## Exercise objective
From the entries that follow, list every line in which the string "note" appears.

[Dataset entries]
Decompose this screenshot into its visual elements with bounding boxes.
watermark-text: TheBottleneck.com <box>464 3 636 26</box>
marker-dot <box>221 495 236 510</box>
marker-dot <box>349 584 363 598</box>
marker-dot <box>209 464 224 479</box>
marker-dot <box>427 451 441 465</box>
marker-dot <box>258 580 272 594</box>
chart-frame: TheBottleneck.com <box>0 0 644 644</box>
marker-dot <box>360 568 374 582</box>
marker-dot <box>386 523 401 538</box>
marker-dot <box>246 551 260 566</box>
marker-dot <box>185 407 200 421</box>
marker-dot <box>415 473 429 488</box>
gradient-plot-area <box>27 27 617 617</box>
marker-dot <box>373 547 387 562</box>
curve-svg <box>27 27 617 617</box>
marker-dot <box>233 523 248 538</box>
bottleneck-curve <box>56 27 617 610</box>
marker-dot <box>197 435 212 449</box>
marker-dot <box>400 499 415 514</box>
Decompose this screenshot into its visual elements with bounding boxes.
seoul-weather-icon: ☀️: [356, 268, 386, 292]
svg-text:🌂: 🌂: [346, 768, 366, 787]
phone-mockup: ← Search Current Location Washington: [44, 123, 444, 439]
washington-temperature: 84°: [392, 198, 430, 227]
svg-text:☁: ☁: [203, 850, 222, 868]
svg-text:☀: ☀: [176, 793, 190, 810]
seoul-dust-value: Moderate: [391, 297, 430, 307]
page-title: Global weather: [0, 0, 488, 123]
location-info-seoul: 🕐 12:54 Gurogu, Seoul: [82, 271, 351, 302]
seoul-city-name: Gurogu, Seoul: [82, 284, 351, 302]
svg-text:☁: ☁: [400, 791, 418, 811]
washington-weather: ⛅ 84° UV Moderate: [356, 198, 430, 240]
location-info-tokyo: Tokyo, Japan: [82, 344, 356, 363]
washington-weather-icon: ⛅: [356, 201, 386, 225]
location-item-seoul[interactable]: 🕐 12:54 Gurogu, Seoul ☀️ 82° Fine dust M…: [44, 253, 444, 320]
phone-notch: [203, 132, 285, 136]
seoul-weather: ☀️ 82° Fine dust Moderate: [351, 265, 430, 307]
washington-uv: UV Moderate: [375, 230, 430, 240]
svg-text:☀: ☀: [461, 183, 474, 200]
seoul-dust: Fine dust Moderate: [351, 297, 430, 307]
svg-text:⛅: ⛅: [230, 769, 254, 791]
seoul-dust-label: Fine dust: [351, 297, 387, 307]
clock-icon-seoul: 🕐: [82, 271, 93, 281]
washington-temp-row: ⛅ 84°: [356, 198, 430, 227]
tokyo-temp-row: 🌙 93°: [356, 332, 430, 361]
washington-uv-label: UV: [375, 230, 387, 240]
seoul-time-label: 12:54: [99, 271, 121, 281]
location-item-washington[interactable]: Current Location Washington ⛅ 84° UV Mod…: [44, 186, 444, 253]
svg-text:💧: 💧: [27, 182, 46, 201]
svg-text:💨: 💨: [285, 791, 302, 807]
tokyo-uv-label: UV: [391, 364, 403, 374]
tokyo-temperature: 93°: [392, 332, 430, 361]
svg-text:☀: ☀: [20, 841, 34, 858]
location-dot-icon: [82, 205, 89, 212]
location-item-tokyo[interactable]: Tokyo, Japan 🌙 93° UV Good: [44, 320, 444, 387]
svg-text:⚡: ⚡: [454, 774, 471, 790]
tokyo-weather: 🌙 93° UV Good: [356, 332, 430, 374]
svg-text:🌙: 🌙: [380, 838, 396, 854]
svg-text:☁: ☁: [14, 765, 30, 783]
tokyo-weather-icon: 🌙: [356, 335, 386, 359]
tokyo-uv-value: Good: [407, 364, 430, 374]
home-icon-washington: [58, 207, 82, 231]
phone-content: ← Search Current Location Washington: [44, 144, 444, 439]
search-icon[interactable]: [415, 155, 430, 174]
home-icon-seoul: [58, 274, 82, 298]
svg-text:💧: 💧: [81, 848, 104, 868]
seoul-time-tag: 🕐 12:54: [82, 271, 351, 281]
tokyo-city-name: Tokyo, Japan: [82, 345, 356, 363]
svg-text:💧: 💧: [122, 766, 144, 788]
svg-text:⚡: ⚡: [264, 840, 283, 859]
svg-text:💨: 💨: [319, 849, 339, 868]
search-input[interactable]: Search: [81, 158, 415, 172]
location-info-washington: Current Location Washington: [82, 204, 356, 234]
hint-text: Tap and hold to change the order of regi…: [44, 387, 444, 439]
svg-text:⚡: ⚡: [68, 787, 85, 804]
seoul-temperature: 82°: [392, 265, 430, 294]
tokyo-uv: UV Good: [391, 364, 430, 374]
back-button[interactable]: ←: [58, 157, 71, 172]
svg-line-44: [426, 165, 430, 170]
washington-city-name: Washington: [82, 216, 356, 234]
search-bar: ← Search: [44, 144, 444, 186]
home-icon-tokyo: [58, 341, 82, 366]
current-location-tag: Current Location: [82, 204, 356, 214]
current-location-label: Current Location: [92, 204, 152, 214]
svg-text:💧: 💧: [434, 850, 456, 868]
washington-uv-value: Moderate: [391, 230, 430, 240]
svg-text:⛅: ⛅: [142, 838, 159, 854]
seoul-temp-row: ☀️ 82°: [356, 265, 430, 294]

---

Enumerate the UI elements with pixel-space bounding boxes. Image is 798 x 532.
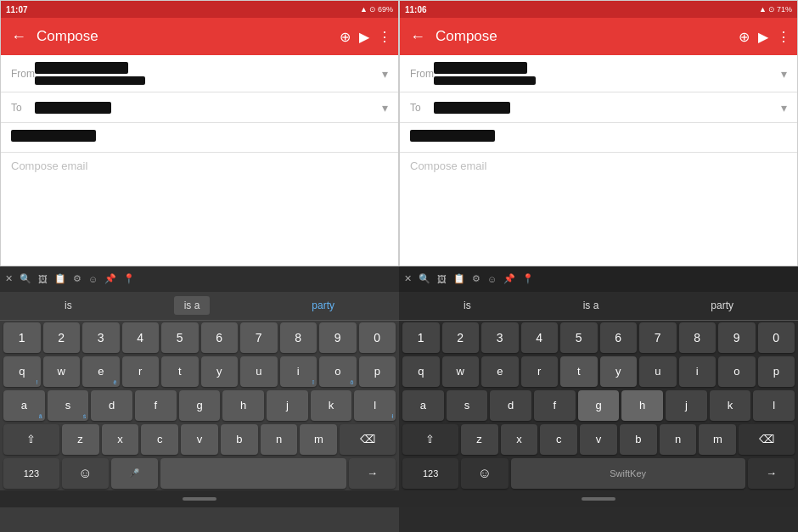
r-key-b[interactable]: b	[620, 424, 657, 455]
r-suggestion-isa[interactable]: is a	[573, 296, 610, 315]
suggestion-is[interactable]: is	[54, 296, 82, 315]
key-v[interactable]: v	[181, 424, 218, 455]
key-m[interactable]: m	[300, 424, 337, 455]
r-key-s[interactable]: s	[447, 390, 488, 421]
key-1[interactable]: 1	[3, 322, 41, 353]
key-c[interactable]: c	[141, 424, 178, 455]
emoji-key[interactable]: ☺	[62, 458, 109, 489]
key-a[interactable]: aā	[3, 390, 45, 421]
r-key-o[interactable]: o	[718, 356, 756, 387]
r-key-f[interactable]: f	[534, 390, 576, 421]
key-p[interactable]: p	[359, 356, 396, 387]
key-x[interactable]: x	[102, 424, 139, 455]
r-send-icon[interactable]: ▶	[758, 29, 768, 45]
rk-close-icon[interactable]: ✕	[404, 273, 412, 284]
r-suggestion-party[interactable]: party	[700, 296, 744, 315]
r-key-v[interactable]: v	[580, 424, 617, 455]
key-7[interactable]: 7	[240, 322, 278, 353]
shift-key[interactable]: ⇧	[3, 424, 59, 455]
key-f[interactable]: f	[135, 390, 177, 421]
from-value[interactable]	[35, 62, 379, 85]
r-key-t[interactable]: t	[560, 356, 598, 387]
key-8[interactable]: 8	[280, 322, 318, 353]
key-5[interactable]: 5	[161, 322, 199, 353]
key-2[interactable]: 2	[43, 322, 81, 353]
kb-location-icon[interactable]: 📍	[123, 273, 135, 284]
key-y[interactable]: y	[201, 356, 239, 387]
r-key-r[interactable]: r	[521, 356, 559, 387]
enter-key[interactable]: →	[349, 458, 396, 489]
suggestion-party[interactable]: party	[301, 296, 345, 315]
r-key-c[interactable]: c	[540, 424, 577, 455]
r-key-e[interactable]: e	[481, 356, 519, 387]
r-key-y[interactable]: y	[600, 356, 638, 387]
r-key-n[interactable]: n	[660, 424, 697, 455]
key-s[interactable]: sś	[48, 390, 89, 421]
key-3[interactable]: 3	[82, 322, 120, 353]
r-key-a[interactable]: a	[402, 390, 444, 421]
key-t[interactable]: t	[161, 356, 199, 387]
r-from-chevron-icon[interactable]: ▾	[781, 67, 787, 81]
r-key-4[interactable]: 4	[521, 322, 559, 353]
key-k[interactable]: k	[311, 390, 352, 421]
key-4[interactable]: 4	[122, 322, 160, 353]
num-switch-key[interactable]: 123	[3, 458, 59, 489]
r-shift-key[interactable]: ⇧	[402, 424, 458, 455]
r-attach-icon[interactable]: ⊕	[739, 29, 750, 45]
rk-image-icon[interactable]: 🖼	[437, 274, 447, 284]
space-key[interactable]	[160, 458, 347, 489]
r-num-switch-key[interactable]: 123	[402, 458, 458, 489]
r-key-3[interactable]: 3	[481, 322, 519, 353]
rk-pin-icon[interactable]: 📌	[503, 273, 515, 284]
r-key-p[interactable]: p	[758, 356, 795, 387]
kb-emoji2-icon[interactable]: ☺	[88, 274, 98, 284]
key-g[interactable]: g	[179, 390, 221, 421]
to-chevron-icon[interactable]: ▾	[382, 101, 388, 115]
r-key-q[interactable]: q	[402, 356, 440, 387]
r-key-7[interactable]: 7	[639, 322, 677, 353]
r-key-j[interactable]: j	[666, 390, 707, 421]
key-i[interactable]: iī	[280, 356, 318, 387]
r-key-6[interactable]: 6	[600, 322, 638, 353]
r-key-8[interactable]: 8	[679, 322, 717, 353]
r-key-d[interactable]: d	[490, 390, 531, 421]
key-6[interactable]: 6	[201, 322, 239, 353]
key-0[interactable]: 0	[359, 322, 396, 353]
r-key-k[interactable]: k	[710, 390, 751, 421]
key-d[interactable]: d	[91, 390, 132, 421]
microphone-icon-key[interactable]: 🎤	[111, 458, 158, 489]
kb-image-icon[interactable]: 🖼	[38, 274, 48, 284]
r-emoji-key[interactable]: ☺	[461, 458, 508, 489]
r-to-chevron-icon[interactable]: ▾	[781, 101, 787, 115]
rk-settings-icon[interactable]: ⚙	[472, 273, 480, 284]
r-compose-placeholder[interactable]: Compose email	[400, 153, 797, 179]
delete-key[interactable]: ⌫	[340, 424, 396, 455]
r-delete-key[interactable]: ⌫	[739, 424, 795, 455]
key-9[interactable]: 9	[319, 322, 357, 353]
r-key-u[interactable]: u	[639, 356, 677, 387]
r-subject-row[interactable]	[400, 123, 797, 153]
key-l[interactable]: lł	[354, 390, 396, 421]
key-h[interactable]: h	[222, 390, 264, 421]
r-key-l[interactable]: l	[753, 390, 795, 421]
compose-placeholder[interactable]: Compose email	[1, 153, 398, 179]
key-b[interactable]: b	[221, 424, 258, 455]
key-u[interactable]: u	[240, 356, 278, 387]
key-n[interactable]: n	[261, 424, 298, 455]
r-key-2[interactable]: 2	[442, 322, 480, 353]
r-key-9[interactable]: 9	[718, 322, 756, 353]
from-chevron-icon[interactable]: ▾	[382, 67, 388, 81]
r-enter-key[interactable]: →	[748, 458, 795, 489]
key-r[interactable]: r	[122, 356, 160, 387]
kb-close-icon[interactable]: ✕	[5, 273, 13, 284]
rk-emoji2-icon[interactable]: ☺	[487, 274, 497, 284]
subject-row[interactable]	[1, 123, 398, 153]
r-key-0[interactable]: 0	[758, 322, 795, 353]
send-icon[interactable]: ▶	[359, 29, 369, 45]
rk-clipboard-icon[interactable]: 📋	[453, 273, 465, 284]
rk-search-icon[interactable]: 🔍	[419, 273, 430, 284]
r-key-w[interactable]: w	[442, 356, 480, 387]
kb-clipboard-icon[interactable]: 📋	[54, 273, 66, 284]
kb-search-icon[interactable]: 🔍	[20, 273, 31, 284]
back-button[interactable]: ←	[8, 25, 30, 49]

--

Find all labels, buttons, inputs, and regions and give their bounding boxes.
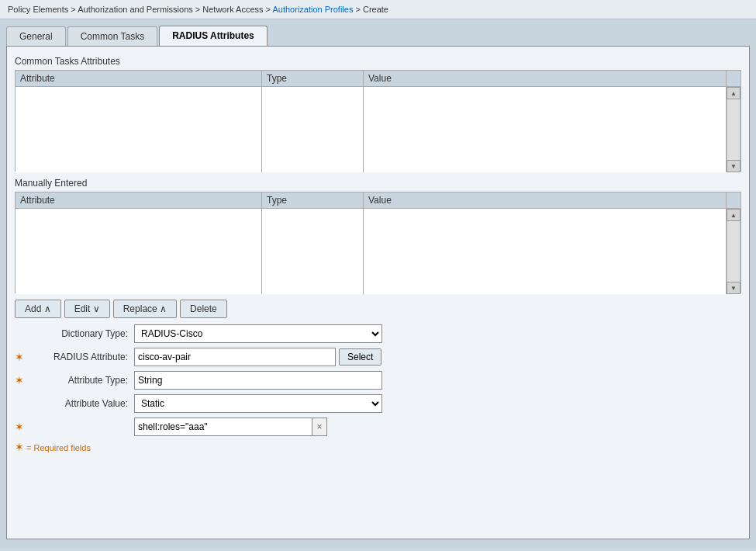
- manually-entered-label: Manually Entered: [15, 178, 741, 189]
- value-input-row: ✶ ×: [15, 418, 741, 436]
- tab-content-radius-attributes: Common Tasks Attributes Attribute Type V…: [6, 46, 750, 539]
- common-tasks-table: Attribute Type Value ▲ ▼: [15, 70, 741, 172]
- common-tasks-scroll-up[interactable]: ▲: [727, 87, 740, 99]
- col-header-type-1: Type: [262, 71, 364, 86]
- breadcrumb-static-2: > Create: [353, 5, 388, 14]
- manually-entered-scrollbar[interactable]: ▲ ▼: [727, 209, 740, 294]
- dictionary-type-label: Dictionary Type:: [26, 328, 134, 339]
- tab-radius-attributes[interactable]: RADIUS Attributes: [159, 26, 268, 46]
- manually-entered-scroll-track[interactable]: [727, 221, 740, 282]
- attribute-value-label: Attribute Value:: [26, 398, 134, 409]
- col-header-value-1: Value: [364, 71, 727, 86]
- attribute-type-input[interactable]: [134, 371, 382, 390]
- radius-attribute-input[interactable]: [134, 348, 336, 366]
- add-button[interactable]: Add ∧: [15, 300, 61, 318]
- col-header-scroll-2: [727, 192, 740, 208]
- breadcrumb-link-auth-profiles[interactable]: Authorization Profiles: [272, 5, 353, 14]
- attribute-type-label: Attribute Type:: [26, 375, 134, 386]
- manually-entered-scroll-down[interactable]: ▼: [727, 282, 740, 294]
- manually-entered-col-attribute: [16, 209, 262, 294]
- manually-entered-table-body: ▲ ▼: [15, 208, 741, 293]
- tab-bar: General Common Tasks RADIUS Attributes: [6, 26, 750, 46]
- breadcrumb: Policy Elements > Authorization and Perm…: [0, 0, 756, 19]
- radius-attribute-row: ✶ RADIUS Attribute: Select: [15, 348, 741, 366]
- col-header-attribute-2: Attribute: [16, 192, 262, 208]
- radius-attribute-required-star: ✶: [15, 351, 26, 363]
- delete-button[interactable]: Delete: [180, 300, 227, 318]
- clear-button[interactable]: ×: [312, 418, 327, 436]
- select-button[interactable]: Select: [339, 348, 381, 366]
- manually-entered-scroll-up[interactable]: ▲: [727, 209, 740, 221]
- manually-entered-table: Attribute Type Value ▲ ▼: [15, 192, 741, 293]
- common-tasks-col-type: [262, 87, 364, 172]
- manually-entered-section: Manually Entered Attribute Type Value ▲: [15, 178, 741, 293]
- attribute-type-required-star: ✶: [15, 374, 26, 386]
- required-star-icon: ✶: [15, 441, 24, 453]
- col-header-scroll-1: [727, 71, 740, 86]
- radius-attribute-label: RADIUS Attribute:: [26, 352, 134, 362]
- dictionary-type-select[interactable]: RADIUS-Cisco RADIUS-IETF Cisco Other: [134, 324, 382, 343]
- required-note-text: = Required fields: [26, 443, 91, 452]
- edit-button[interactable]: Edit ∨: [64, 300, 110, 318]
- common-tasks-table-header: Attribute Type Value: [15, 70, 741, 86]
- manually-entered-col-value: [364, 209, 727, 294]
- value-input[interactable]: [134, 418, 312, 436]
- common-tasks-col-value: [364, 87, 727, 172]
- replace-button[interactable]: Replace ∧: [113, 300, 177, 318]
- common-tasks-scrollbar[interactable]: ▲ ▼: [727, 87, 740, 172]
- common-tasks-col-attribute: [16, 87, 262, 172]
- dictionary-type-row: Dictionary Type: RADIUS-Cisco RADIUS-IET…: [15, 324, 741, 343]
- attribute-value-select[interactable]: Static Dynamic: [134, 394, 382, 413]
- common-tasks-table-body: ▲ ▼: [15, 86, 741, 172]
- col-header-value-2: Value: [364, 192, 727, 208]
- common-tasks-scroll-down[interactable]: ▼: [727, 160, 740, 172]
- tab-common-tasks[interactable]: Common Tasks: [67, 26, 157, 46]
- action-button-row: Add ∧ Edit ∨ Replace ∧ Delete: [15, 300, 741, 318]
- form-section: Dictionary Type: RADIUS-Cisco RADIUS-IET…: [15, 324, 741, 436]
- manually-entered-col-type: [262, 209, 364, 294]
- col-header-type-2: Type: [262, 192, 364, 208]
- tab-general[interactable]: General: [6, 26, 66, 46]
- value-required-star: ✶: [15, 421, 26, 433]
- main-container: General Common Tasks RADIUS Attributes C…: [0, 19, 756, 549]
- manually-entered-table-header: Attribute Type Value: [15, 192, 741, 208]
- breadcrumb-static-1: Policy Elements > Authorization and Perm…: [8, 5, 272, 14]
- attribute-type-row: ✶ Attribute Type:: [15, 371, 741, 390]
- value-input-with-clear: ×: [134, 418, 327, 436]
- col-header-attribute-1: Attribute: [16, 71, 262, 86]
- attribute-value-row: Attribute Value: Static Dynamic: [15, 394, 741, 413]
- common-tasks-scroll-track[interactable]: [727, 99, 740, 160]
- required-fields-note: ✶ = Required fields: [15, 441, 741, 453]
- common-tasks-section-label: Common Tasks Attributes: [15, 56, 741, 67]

## Reply
- required-note-text: = Required fields: [26, 443, 91, 452]
- required-fields-note: ✶ = Required fields: [15, 441, 741, 453]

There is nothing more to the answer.